The head of the parliament’s foreign relations department–Shmavon Shahbazian–told RFE/RL that the deman’s will be voiced at a session in Yerevan of a joint parliamentary commission–which is due to issue a statement expressing support for Armenia’s efforts to forge closer ties with the European Union. Medzamor’s closure figures prominently in a draft document prepared by EU lawmakers.
Shahbazian said the Armenian side will try to make several amendmen’s in the document.
"The issue of the nuclear plant’s closure must be directly linked to the issue of providing Armenia with alternative sources of energy which are located on Armenian territory," he said. He added that Yerevan expects an EU commitment to assist in the planned construction of the Iran-Armenia gas pipeline and to seek the lifting of Turkish and Azerbaijani blockades–which he said threaten Armenia’s energy security.

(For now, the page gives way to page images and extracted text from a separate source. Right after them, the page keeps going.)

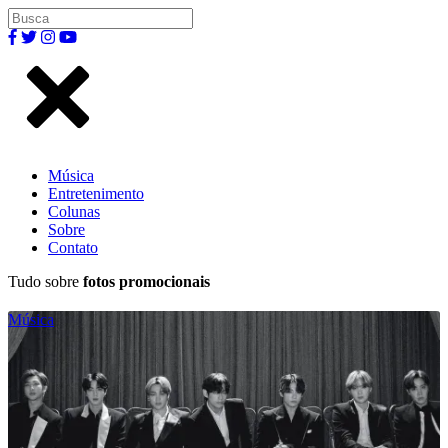
Música
Entretenimento
Colunas
Sobre
Contato
Tudo sobre
fotos promocionais
Música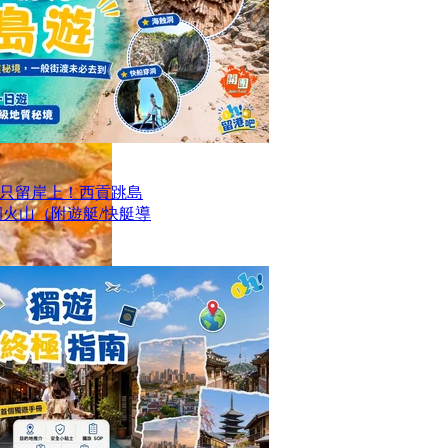
只留岸上！西貢跳島
洞火山（附遊艇/快艇導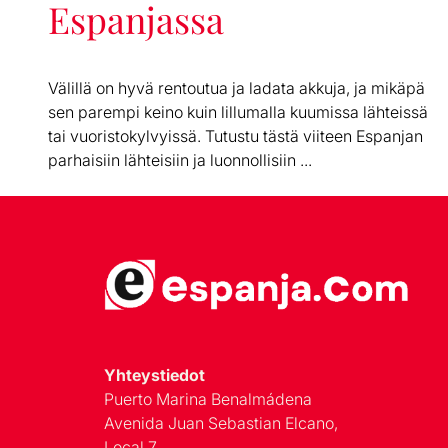
Espanjassa
Välillä on hyvä rentoutua ja ladata akkuja, ja mikäpä
sen parempi keino kuin lillumalla kuumissa lähteissä
tai vuoristokylvyissä. Tutustu tästä viiteen Espanjan
parhaisiin lähteisiin ja luonnollisiin ...
Yhteystiedot
Puerto Marina Benalmádena
Avenida Juan Sebastian Elcano,
Local 7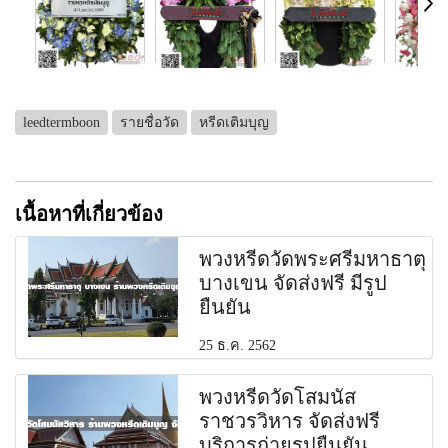
leedtermboon
รายชื่อวัด
หรีดเติมบุญ
เนื้อหาที่เกี่ยวข้อง
พวงหรีดวัดพระศรีมหาธาตุ
บางเขน จัดส่งฟรี มีรูป
ยืนยัน
25 ธ.ค. 2562
พวงหรีดวัดโสมนัส
ราชวรวิหาร จัดส่งฟรี
บริการถ่ายรูปยืนยัน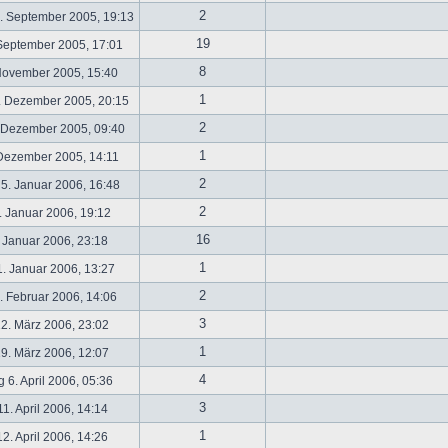
2
. September 2005, 19:13
19
September 2005, 17:01
8
November 2005, 15:40
1
. Dezember 2005, 20:15
2
 Dezember 2005, 09:40
1
 Dezember 2005, 14:11
2
5. Januar 2006, 16:48
2
 Januar 2006, 19:12
16
 Januar 2006, 23:18
1
. Januar 2006, 13:27
2
 Februar 2006, 14:06
3
2. März 2006, 23:02
1
9. März 2006, 12:07
4
 6. April 2006, 05:36
3
1. April 2006, 14:14
1
2. April 2006, 14:26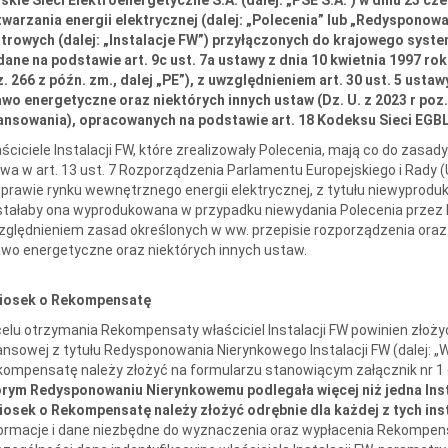
warzania energii elektrycznej (dalej: „Polecenia” lub „Redysponowa
trowych (dalej: „Instalacje FW”) przyłączonych do krajowego syst
ane na podstawie art. 9c ust. 7a ustawy z dnia 10 kwietnia 1997 rok
. 266 z późn. zm., dalej „PE”), z uwzględnieniem art. 30 ust. 5 ustaw
wo energetyczne oraz niektórych innych ustaw (Dz. U. z 2023 r po
ansowania), opracowanych na podstawie art. 18 Kodeksu Sieci EGBL
ściciele Instalacji FW, które zrealizowały Polecenia, mają co do zasa
a w art. 13 ust. 7 Rozporządzenia Parlamentu Europejskiego i Rady (
prawie rynku wewnętrznego energii elektrycznej, z tytułu niewyprodukow
tałaby ona wyprodukowana w przypadku niewydania Polecenia przez PS
ględnieniem zasad określonych w ww. przepisie rozporządzenia oraz a
wo energetyczne oraz niektórych innych ustaw.
iosek o Rekompensatę
elu otrzymania Rekompensaty właściciel Instalacji FW powinien złoż
ansowej z tytułu Redysponowania Nierynkowego Instalacji FW (dalej: 
ompensatę należy złożyć na formularzu stanowiącym załącznik nr 1 
órym Redysponowaniu Nierynkowemu podlegała więcej niż jedna Inst
osek o Rekompensatę należy złożyć odrębnie dla każdej z tych inst
ormacje i dane niezbędne do wyznaczenia oraz wypłacenia Rekompensa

Armenian energy officials insist that Medzamor–which accounts for 40 percent of power generated in the country–can operate after 2004 without posing any danger to the environment.
The Medzamor nuclear power station–which was brought to a halt in July for planned technical inspection and repair–will resume energy generation "in late November," Energy Minister Karen Galustian said on Monday. Galustian said the ongoing installment of modern equipment will render the plant even safer than it is now.

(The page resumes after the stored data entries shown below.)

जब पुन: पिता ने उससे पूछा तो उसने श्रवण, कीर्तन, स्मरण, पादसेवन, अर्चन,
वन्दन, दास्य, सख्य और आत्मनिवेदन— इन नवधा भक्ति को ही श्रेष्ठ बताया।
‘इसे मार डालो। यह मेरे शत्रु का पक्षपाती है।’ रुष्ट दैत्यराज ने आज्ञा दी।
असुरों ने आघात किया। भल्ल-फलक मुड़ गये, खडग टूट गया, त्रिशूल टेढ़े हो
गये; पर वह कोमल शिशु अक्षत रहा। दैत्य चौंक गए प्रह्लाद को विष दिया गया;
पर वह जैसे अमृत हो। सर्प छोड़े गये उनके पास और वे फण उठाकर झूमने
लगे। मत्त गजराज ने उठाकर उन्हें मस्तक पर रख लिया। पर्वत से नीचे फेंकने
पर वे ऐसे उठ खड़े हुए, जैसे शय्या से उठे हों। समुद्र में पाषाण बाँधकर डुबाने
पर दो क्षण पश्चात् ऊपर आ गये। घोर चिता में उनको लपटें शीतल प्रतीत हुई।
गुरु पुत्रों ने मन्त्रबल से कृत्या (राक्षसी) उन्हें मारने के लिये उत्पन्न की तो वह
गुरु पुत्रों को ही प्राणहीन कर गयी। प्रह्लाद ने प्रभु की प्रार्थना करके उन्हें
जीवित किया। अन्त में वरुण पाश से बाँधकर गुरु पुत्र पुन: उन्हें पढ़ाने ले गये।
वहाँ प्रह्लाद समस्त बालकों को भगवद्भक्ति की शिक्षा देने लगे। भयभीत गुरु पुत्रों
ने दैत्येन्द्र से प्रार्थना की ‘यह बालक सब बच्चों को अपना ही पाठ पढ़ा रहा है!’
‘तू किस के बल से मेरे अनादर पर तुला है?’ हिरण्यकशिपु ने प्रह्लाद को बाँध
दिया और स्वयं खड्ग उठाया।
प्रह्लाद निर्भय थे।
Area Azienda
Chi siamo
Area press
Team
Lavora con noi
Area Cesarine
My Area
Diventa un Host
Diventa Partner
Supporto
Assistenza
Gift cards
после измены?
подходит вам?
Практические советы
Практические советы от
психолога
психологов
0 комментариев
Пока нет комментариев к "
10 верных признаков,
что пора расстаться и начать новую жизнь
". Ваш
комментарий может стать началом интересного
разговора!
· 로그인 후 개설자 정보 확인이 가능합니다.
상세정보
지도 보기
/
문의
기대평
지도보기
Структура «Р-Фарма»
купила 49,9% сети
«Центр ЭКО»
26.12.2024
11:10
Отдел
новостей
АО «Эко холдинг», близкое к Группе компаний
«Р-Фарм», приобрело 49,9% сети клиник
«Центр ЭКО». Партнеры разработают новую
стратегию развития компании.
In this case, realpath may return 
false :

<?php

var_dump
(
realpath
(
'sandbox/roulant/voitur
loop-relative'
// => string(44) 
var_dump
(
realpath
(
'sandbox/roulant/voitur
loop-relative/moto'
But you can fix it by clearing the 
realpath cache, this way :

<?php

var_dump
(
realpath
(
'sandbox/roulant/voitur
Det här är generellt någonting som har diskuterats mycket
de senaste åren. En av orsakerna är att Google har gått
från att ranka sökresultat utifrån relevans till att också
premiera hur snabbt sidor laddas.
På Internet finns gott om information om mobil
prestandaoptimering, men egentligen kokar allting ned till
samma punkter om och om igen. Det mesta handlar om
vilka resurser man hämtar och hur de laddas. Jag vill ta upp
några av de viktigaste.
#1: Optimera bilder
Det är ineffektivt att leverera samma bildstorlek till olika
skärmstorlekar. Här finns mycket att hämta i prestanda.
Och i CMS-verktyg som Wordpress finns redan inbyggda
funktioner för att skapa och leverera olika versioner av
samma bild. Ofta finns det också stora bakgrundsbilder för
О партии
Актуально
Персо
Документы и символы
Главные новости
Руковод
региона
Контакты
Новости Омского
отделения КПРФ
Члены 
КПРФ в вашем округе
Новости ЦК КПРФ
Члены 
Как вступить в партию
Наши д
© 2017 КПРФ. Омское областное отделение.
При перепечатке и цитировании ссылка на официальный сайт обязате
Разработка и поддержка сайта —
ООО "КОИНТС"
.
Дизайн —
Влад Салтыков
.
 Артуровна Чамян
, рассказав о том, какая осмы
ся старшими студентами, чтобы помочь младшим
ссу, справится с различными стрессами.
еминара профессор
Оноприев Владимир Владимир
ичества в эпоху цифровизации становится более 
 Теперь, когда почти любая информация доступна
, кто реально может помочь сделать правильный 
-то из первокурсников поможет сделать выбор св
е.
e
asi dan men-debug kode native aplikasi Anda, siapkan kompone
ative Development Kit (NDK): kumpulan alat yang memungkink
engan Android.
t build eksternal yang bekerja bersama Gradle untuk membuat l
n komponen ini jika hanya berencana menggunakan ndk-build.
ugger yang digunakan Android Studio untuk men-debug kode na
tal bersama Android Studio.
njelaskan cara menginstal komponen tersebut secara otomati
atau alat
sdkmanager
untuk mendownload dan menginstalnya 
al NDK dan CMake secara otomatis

The Soviet-built Medzamor accounts for 40 percent of electricity generated in Armenia each year. Its reactivation in 1995 helped to end severe power shortages that had crippled the country. Under an agreement with the European Union–the Armenian government is to close the plant in 2004. But some senior energy officials in Yerevan have said that Medzamor will not be shut down until they find an alternative source of energy.
Medzamor executives have insisted repeatedly that it poses no danger to Armenia and neighboring states. Russia’s Atomic Energy Minister Yevgeny Adamov–whose agency was deeply involved in the plant’s reactivation–said last November that it can operate safely for another 20 years.
Galustian said that a total of $40 million has spent to date on the improvement of safety standards at Medzamor.